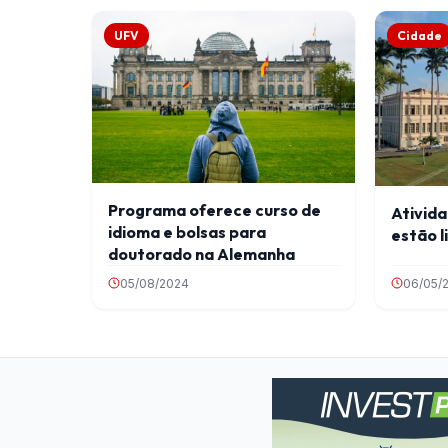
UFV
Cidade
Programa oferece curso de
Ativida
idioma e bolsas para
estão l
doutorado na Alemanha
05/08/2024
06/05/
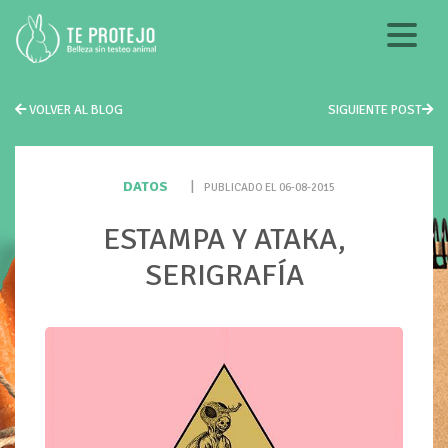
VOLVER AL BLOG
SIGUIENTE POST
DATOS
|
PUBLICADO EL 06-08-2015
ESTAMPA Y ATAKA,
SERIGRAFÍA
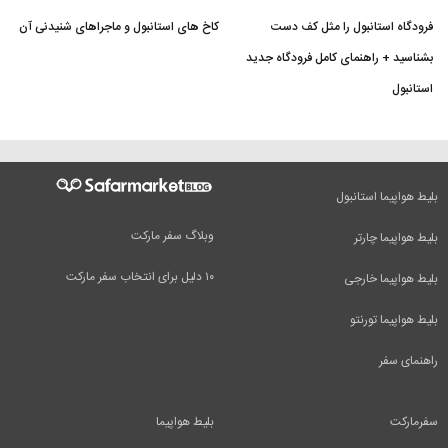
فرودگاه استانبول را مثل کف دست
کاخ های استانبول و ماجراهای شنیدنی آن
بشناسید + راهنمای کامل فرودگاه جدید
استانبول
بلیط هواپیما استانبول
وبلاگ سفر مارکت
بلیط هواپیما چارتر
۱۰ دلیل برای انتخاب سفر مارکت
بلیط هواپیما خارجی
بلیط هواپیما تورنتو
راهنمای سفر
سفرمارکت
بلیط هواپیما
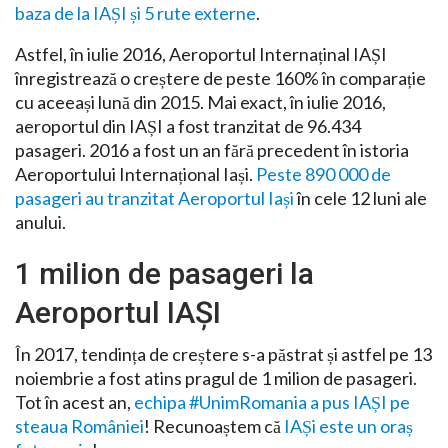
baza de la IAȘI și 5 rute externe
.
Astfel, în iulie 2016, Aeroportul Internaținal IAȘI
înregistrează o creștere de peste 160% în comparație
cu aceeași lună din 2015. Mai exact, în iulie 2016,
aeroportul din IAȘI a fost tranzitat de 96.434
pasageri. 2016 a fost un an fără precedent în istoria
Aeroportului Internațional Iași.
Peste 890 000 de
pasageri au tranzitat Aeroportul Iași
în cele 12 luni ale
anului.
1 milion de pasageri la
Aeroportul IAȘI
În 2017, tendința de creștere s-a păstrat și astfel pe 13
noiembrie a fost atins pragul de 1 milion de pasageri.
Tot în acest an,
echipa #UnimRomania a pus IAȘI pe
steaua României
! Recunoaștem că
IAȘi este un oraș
==
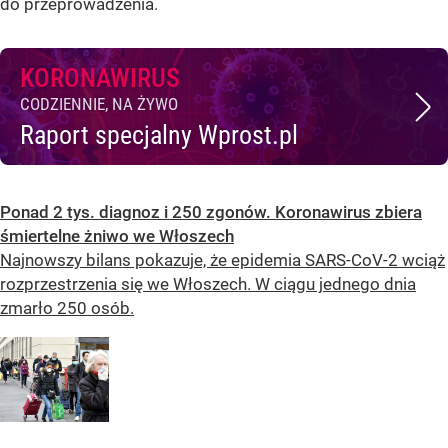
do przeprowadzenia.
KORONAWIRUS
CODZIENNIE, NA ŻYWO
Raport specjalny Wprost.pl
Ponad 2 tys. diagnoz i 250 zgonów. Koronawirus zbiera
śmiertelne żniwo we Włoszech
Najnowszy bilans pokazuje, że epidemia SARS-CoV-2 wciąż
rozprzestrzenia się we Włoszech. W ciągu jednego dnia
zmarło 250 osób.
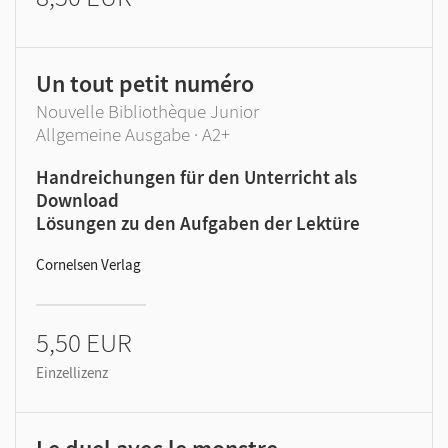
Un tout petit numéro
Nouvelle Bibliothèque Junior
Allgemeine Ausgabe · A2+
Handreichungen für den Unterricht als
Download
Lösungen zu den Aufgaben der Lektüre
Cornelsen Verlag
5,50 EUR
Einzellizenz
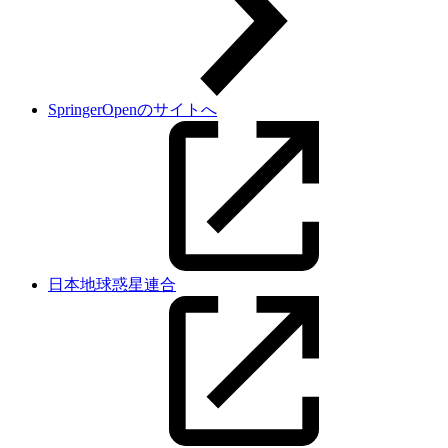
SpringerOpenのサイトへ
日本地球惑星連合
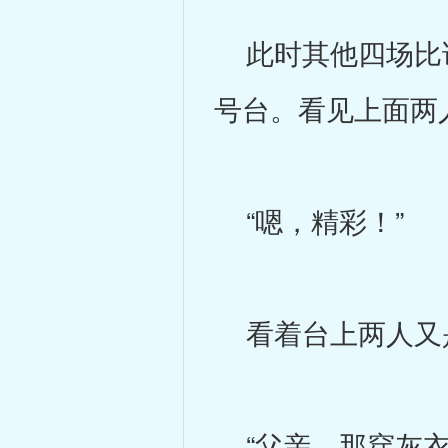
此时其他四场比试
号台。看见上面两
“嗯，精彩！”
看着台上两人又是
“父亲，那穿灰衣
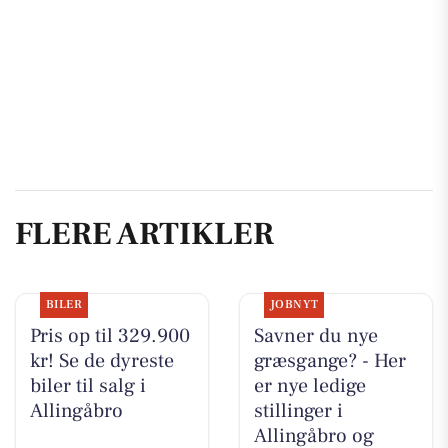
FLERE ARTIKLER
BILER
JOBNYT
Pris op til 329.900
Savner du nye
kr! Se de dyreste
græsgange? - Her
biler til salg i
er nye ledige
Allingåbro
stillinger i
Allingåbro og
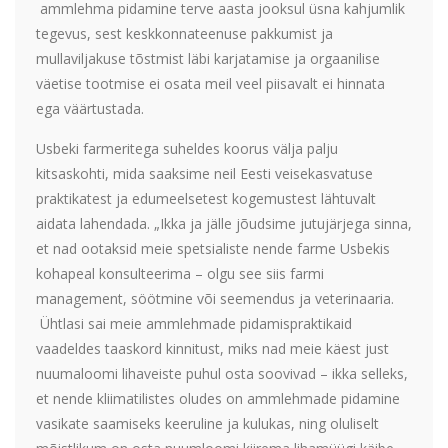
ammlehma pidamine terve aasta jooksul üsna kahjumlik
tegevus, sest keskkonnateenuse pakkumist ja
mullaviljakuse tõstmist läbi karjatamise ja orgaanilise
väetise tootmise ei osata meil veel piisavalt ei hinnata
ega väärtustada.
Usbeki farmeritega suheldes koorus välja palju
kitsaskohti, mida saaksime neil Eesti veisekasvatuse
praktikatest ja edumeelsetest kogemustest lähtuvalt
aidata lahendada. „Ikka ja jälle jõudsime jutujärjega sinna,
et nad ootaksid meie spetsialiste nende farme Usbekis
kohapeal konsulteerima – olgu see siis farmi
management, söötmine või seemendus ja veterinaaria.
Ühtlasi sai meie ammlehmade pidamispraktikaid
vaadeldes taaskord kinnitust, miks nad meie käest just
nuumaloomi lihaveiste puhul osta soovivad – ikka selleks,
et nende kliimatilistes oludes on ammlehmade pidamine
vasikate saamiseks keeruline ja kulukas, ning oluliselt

*WORK TO COMPLETE:* Among the entries above, the line containing "tegevus, sest keskkonnateenuse pakkumist ja", the line containing "kitsaskohti, mida saaksime", and all lines between them are to be restated word for word; nothing else belongs in the reply.

*PROBLEM SOLUTION:*
tegevus, sest keskkonnateenuse pakkumist ja
mullaviljakuse tõstmist läbi karjatamise ja orgaanilise
väetise tootmise ei osata meil veel piisavalt ei hinnata
ega väärtustada.
Usbeki farmeritega suheldes koorus välja palju
kitsaskohti, mida saaksime neil Eesti veisekasvatuse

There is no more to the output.